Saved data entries
▬▬▬▬▬▬▬▬▬▬

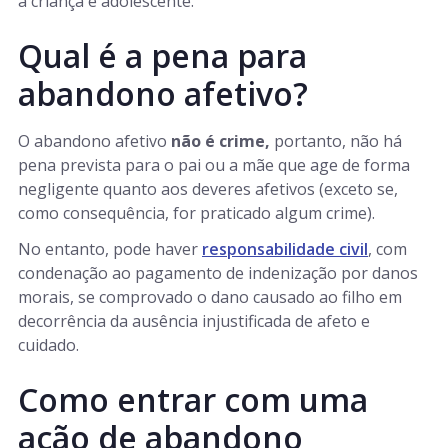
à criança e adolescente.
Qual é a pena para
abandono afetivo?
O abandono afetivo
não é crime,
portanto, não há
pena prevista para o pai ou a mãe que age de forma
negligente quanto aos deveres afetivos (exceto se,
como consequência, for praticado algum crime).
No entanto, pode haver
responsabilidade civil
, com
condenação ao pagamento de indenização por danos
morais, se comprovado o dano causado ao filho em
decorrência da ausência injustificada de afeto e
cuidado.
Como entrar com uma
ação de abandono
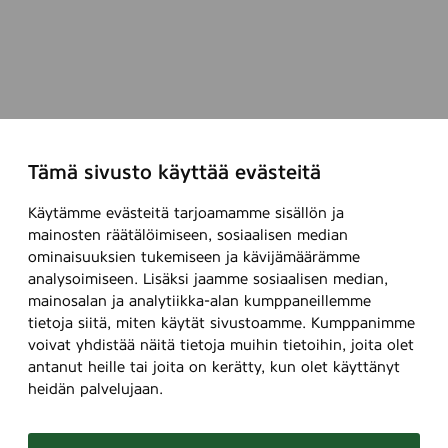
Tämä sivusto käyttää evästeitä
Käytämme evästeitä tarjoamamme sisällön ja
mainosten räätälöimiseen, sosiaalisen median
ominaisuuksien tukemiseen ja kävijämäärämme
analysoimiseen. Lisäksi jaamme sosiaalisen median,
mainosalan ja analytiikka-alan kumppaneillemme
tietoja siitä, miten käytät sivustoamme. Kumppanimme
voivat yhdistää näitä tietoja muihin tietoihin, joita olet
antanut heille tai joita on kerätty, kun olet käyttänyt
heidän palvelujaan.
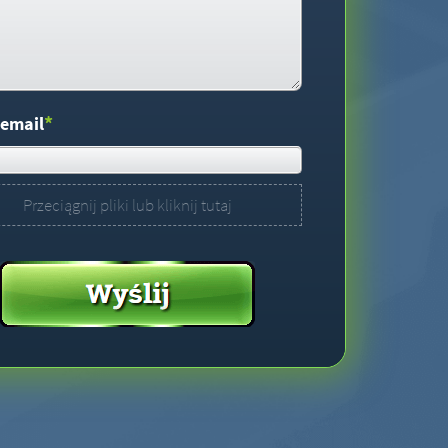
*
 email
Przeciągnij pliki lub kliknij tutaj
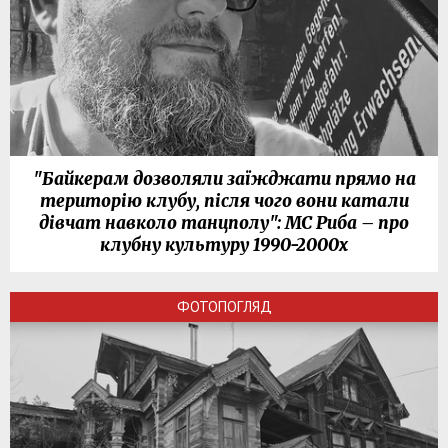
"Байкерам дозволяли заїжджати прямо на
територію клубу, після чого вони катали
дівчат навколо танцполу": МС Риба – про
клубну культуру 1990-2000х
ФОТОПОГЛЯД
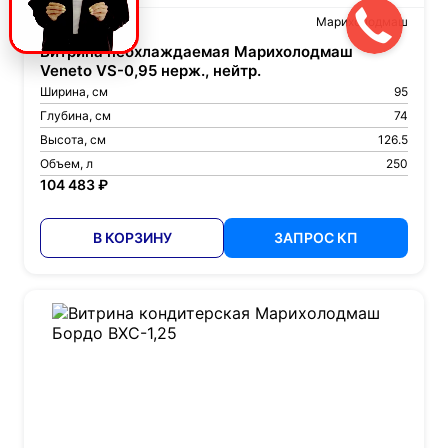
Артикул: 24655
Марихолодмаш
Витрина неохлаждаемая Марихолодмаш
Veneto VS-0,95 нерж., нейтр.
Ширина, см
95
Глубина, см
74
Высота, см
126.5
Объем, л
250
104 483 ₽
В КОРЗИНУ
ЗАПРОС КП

▬▬▬▬▬▬▬▬▬▬

■ Task statement ■
Pictures do not go in the copy; print every entry exactly as it stands.

■ Task answer ■
à criança e adolescente.
Qual é a pena para
abandono afetivo?
O abandono afetivo
não é crime,
portanto, não há
pena prevista para o pai ou a mãe que age de forma
negligente quanto aos deveres afetivos (exceto se,
como consequência, for praticado algum crime).
No entanto, pode haver
responsabilidade civil
, com
condenação ao pagamento de indenização por danos
morais, se comprovado o dano causado ao filho em
decorrência da ausência injustificada de afeto e
cuidado.
Como entrar com uma
ação de abandono
Tämä sivusto käyttää evästeitä
Käytämme evästeitä tarjoamamme sisällön ja
mainosten räätälöimiseen, sosiaalisen median
ominaisuuksien tukemiseen ja kävijämäärämme
analysoimiseen. Lisäksi jaamme sosiaalisen median,
mainosalan ja analytiikka-alan kumppaneillemme
tietoja siitä, miten käytät sivustoamme. Kumppanimme
voivat yhdistää näitä tietoja muihin tietoihin, joita olet
antanut heille tai joita on kerätty, kun olet käyttänyt
heidän palvelujaan.
*
 email
Przeciągnij pliki lub kliknij tutaj
"Байкерам дозволяли заїжджати прямо на
територію клубу, після чого вони катали
дівчат навколо танцполу": МС Риба – про
клубну культуру 1990-2000х
ФОТОПОГЛЯД
Артикул: 24655
Марихолодмаш
Витрина неохлаждаемая Марихолодмаш
Veneto VS-0,95 нерж., нейтр.
Ширина, см
95
Глубина, см
74
Высота, см
126.5
Объем, л
250
104 483 ₽
В КОРЗИНУ
ЗАПРОС КП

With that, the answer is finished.